As it nears the end of its second decade, the International Space Station is gathering steam. The large orbital lab offers private companies the chance to test business ideas in microgravity, serves as a testbed for astronaut health and allows NASA to prove technologies for future deep space missions.
One of the critical technologies NASA will need if it really sends humans beyond the Earth-Moon system within the next few decades is more powerful computers capable of operating in deep space. Currently, the main command computers serving the space station use Intel i386 processors. That’s fine for the station, though, because all of its critical systems are monitored 24 hours a day by ground controllers who can work with the crew in real time to resolve any issues.

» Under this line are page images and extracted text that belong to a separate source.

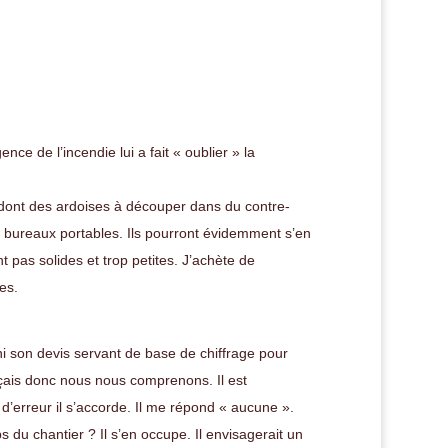
ence de l’incendie lui a fait « oublier » la
dont des ardoises à découper dans du contre-
 bureaux portables. Ils pourront évidemment s’en
 pas solides et trop petites. J’achète de
es.
son devis servant de base de chiffrage pour
ançais donc nous nous comprenons. Il est
’erreur il s’accorde. Il me répond « aucune ».
s du chantier ? Il s’en occupe. Il envisagerait un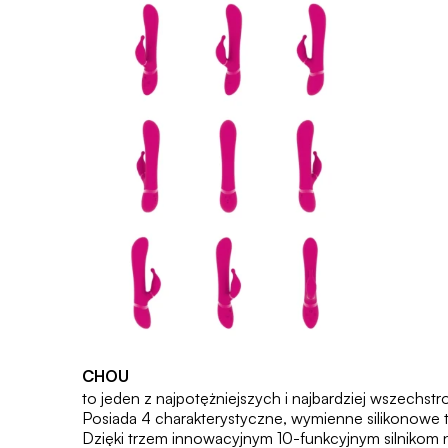
CHOU
to jeden z najpotężniejszych i najbardziej wszechs
Posiada 4 charakterystyczne, wymienne silikonowe t
Dzięki trzem innowacyjnym 10-funkcyjnym silnikom n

As humans travel to Mars, they will experience increasing communication delays — up to more than half an hour — between Earth and their spacecraft. In that situation, the astronauts will likely become more dependent on more powerful computers and artificial intelligence to make critical course corrections or decisions within seconds or minutes.
However, a “smart” spacecraft requires a significantly more powerful and robust computer. So NASA and Hewlett-Packard Enterprise (HPE) took the first step in that direction by launching a “supercomputer” to the International Space Station. It will launch into space as early as Monday aboard SpaceX’s next resupply mission to the station.
An experiment of 1 teraflop
“This goes along with the space station’s mission to facilitate exploration beyond low Earth orbit,” Mark Fernandez, HPE’s lead payload engineer for the project, told Ars. “If this experiment works, it will open up a universe of possibilities for high-performance computing in space.”
For the year-long experiment, astronauts will install the computer in a rack in the space station’s Destiny module. It’s about the size of two pizza boxes stuck together. And while the device isn’t exactly a state-of-the-art supercomputer — it has a computational speed of about 1 teraflop — it’s the most powerful computer sent into space. Unlike most computers, it is not hardened to the radiation environment aboard the space station. The goal is to better understand how the space environment will degrade the performance of an off-the-shelf computer.
Over the next year, the computer in space will continuously run through a series of computer benchmarks to determine its performance over time. Meanwhile, on the ground, an identical copy of the computer will run as a control in a laboratory.
If the test passes, it will open the door to using even more powerful computers aboard the space station and other spacecraft NASA is developing to send humans further into space. Fernandez said HPE also envisions scientists eventually being able to use an onboard supercomputer for data processing of their experiments at the station, rather than clogging the limited bandwidth between space and ground with raw data.